Fourth Sunday of Lent March 14, 2021

“God sent his Son so that the world might be saved through him.” John 3: 14-21

Dear Parishioners: 

Today we hear one of the most well-known and best-loved verses in the whole of John’s gospel, a verse that proclaims, “God so loved the world that he gave his only Son, so that everyone who believes in him might not perish but might have eternal life.” These words are spoken in the context of the night visit of Nicodemus to Jesus. Nicodemus, a Pharisee and Jewish leader and teacher, avoids the daylight that might reveal him as associating with a man who is unpopular with the religious institution, and so arouse suspicion of Nicodemus’s own motives and stance. To be unafraid or unashamed of professing our friendship with Jesus by the way we live every day always brings hard demands. 

We often prefer the false safety of darkness to the light of Christ that exposes, for example, our selfish, racist, sexist, or violent selves. We all have our own caves that we need to name. Lent is designed to drag us out of their darkness into the Easter light of Christ through prayer, fasting, and the “almsgiving” of the gift ourselves as well as the offer of material assistance to our sisters and brothers in many kinds of need.

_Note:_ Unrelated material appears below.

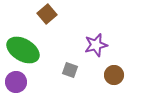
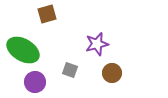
brown square: rotated 24 degrees clockwise
purple star: moved 1 px right, 1 px up
brown circle: moved 2 px left, 2 px up
purple circle: moved 19 px right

 In our humanity, we are all bitten by death; yet Jesus tells Nicodemus, the God who is love wants to give us life that never ends. And so, the flesh of the Son of Man will be brutally, senselessly twisted around the wood of the cross, forged by the fire of his passion and death, and raised up for our salvation. In John’s gospel, “raising” or “lifting up” always has the double sense of crucifixion and exaltation, death and resurrection, for the two movements are inseparable. To gaze with eyes of faith on this mystery and commit ourselves to it will mean eternal life. Jesus does not come to judge, but just as turning on a light exposes what is hidden in darkness, so it is when light of Christ shines upon us to expose both good and evil. The cross that will be raised up and venerated on Good Friday will give way at the Easter Vigil to the raised candle, marked with the cross of fragrant “nails” of incense, from which we catch fire and rekindle our baptismal commitment to the saving and universal love of Jesus Christ.